The data:

**********

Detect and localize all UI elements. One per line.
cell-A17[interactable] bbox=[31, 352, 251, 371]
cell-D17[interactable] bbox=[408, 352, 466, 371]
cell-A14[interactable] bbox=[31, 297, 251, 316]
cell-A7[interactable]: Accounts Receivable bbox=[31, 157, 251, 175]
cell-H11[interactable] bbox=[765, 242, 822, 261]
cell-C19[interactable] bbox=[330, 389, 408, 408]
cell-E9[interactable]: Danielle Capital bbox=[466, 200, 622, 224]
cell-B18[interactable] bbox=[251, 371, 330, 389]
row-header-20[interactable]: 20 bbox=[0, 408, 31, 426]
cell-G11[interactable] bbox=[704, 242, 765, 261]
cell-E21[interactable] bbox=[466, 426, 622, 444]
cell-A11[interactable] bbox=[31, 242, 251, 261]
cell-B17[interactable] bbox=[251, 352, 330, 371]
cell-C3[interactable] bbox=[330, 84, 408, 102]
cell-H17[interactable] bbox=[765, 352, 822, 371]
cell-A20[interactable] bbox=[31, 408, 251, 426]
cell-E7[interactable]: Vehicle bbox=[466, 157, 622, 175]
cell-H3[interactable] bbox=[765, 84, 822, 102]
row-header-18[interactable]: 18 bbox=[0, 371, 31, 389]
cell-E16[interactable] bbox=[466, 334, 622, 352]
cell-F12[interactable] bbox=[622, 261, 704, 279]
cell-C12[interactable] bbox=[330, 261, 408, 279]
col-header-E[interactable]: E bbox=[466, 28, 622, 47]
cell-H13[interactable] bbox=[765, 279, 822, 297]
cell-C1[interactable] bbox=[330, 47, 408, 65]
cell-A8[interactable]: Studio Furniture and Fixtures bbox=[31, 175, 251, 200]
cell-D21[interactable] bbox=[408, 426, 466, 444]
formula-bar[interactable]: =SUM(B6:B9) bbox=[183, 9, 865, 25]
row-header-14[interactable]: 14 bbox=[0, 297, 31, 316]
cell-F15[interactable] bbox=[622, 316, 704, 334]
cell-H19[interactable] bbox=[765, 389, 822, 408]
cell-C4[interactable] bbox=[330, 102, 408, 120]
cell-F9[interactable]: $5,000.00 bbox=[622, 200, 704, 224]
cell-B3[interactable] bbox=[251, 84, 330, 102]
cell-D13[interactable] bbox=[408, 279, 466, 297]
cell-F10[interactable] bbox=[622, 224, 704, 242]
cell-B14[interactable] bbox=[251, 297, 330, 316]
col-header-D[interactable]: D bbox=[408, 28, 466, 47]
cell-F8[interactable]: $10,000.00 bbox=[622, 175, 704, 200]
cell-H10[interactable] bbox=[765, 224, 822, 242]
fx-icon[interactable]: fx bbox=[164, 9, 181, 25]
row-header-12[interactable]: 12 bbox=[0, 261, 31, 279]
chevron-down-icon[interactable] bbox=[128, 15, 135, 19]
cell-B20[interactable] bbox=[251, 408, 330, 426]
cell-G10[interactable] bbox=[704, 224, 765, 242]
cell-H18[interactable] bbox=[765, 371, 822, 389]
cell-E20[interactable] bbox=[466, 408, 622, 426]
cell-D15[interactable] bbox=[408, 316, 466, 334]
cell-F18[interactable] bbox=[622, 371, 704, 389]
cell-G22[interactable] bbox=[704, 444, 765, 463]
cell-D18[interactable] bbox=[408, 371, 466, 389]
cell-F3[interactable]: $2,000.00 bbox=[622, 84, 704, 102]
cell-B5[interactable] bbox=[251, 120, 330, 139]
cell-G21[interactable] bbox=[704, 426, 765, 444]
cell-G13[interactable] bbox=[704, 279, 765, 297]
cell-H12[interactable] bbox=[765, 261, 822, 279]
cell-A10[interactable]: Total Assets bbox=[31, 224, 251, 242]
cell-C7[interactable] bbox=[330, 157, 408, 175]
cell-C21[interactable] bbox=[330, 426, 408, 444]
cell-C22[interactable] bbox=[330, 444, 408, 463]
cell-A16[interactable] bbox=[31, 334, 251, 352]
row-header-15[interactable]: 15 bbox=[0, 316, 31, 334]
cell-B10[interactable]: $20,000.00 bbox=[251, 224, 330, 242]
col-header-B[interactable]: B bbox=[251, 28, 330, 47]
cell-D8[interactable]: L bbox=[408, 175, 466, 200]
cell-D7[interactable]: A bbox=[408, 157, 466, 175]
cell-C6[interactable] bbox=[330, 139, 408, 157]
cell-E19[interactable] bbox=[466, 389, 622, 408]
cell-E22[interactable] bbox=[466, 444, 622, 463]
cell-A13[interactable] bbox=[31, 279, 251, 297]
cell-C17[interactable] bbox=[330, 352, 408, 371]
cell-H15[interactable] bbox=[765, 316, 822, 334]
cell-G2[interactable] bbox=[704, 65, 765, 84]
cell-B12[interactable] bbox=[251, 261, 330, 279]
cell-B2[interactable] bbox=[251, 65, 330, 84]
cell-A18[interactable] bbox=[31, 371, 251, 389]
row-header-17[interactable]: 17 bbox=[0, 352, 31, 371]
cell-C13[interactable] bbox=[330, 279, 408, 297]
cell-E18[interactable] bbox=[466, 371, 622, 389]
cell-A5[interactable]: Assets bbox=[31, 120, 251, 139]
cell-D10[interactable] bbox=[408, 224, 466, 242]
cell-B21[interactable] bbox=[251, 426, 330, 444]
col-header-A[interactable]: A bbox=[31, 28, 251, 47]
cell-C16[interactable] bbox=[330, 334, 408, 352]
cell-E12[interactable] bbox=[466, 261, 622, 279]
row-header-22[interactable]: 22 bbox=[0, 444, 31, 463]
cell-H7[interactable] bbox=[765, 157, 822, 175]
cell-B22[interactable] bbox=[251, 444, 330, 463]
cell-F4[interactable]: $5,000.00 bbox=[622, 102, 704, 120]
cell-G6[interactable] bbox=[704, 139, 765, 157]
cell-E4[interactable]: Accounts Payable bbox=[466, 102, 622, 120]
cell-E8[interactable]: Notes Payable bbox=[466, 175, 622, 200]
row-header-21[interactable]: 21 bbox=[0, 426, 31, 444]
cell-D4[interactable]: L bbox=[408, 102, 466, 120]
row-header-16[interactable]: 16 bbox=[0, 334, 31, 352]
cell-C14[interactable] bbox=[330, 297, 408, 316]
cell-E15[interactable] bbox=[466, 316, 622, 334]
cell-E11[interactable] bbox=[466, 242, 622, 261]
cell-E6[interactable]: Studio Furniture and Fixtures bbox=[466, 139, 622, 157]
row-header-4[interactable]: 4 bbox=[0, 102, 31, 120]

**********

Action item: This calls for all of the entries above, repeated exactly.

Result of the task:
Detect and localize all UI elements. One per line.
cell-A17[interactable] bbox=[31, 352, 251, 371]
cell-D17[interactable] bbox=[408, 352, 466, 371]
cell-A14[interactable] bbox=[31, 297, 251, 316]
cell-A7[interactable]: Accounts Receivable bbox=[31, 157, 251, 175]
cell-H11[interactable] bbox=[765, 242, 822, 261]
cell-C19[interactable] bbox=[330, 389, 408, 408]
cell-E9[interactable]: Danielle Capital bbox=[466, 200, 622, 224]
cell-B18[interactable] bbox=[251, 371, 330, 389]
row-header-20[interactable]: 20 bbox=[0, 408, 31, 426]
cell-G11[interactable] bbox=[704, 242, 765, 261]
cell-E21[interactable] bbox=[466, 426, 622, 444]
cell-A11[interactable] bbox=[31, 242, 251, 261]
cell-B17[interactable] bbox=[251, 352, 330, 371]
cell-C3[interactable] bbox=[330, 84, 408, 102]
cell-H17[interactable] bbox=[765, 352, 822, 371]
cell-A20[interactable] bbox=[31, 408, 251, 426]
cell-E7[interactable]: Vehicle bbox=[466, 157, 622, 175]
cell-H3[interactable] bbox=[765, 84, 822, 102]
row-header-18[interactable]: 18 bbox=[0, 371, 31, 389]
cell-E16[interactable] bbox=[466, 334, 622, 352]
cell-F12[interactable] bbox=[622, 261, 704, 279]
cell-C12[interactable] bbox=[330, 261, 408, 279]
col-header-E[interactable]: E bbox=[466, 28, 622, 47]
cell-H13[interactable] bbox=[765, 279, 822, 297]
cell-C1[interactable] bbox=[330, 47, 408, 65]
cell-A8[interactable]: Studio Furniture and Fixtures bbox=[31, 175, 251, 200]
cell-D21[interactable] bbox=[408, 426, 466, 444]
formula-bar[interactable]: =SUM(B6:B9) bbox=[183, 9, 865, 25]
row-header-14[interactable]: 14 bbox=[0, 297, 31, 316]
cell-F15[interactable] bbox=[622, 316, 704, 334]
cell-H19[interactable] bbox=[765, 389, 822, 408]
cell-C4[interactable] bbox=[330, 102, 408, 120]
cell-F9[interactable]: $5,000.00 bbox=[622, 200, 704, 224]
cell-B3[interactable] bbox=[251, 84, 330, 102]
cell-D13[interactable] bbox=[408, 279, 466, 297]
cell-F10[interactable] bbox=[622, 224, 704, 242]
cell-B14[interactable] bbox=[251, 297, 330, 316]
col-header-D[interactable]: D bbox=[408, 28, 466, 47]
cell-F8[interactable]: $10,000.00 bbox=[622, 175, 704, 200]
cell-H10[interactable] bbox=[765, 224, 822, 242]
fx-icon[interactable]: fx bbox=[164, 9, 181, 25]
row-header-12[interactable]: 12 bbox=[0, 261, 31, 279]
chevron-down-icon[interactable] bbox=[128, 15, 135, 19]
cell-B20[interactable] bbox=[251, 408, 330, 426]
cell-G10[interactable] bbox=[704, 224, 765, 242]
cell-H18[interactable] bbox=[765, 371, 822, 389]
cell-E20[interactable] bbox=[466, 408, 622, 426]
cell-D15[interactable] bbox=[408, 316, 466, 334]
cell-F18[interactable] bbox=[622, 371, 704, 389]
cell-G22[interactable] bbox=[704, 444, 765, 463]
cell-D18[interactable] bbox=[408, 371, 466, 389]
cell-F3[interactable]: $2,000.00 bbox=[622, 84, 704, 102]
cell-B5[interactable] bbox=[251, 120, 330, 139]
cell-G21[interactable] bbox=[704, 426, 765, 444]
cell-G13[interactable] bbox=[704, 279, 765, 297]
cell-H12[interactable] bbox=[765, 261, 822, 279]
cell-A10[interactable]: Total Assets bbox=[31, 224, 251, 242]
cell-C7[interactable] bbox=[330, 157, 408, 175]
cell-C21[interactable] bbox=[330, 426, 408, 444]
cell-C22[interactable] bbox=[330, 444, 408, 463]
cell-A16[interactable] bbox=[31, 334, 251, 352]
row-header-15[interactable]: 15 bbox=[0, 316, 31, 334]
cell-B10[interactable]: $20,000.00 bbox=[251, 224, 330, 242]
col-header-B[interactable]: B bbox=[251, 28, 330, 47]
cell-D8[interactable]: L bbox=[408, 175, 466, 200]
cell-D7[interactable]: A bbox=[408, 157, 466, 175]
cell-C6[interactable] bbox=[330, 139, 408, 157]
cell-E19[interactable] bbox=[466, 389, 622, 408]
cell-E22[interactable] bbox=[466, 444, 622, 463]
cell-A13[interactable] bbox=[31, 279, 251, 297]
cell-C17[interactable] bbox=[330, 352, 408, 371]
cell-H15[interactable] bbox=[765, 316, 822, 334]
cell-G2[interactable] bbox=[704, 65, 765, 84]
cell-B12[interactable] bbox=[251, 261, 330, 279]
cell-B2[interactable] bbox=[251, 65, 330, 84]
cell-A18[interactable] bbox=[31, 371, 251, 389]
row-header-17[interactable]: 17 bbox=[0, 352, 31, 371]
cell-C13[interactable] bbox=[330, 279, 408, 297]
cell-E18[interactable] bbox=[466, 371, 622, 389]
cell-A5[interactable]: Assets bbox=[31, 120, 251, 139]
cell-D10[interactable] bbox=[408, 224, 466, 242]
cell-B21[interactable] bbox=[251, 426, 330, 444]
col-header-A[interactable]: A bbox=[31, 28, 251, 47]
cell-C16[interactable] bbox=[330, 334, 408, 352]
cell-E12[interactable] bbox=[466, 261, 622, 279]
row-header-22[interactable]: 22 bbox=[0, 444, 31, 463]
cell-H7[interactable] bbox=[765, 157, 822, 175]
cell-B22[interactable] bbox=[251, 444, 330, 463]
cell-F4[interactable]: $5,000.00 bbox=[622, 102, 704, 120]
cell-G6[interactable] bbox=[704, 139, 765, 157]
cell-E4[interactable]: Accounts Payable bbox=[466, 102, 622, 120]
cell-E8[interactable]: Notes Payable bbox=[466, 175, 622, 200]
row-header-21[interactable]: 21 bbox=[0, 426, 31, 444]
cell-D4[interactable]: L bbox=[408, 102, 466, 120]
row-header-16[interactable]: 16 bbox=[0, 334, 31, 352]
cell-C14[interactable] bbox=[330, 297, 408, 316]
cell-E15[interactable] bbox=[466, 316, 622, 334]
cell-E11[interactable] bbox=[466, 242, 622, 261]
cell-E6[interactable]: Studio Furniture and Fixtures bbox=[466, 139, 622, 157]
row-header-4[interactable]: 4 bbox=[0, 102, 31, 120]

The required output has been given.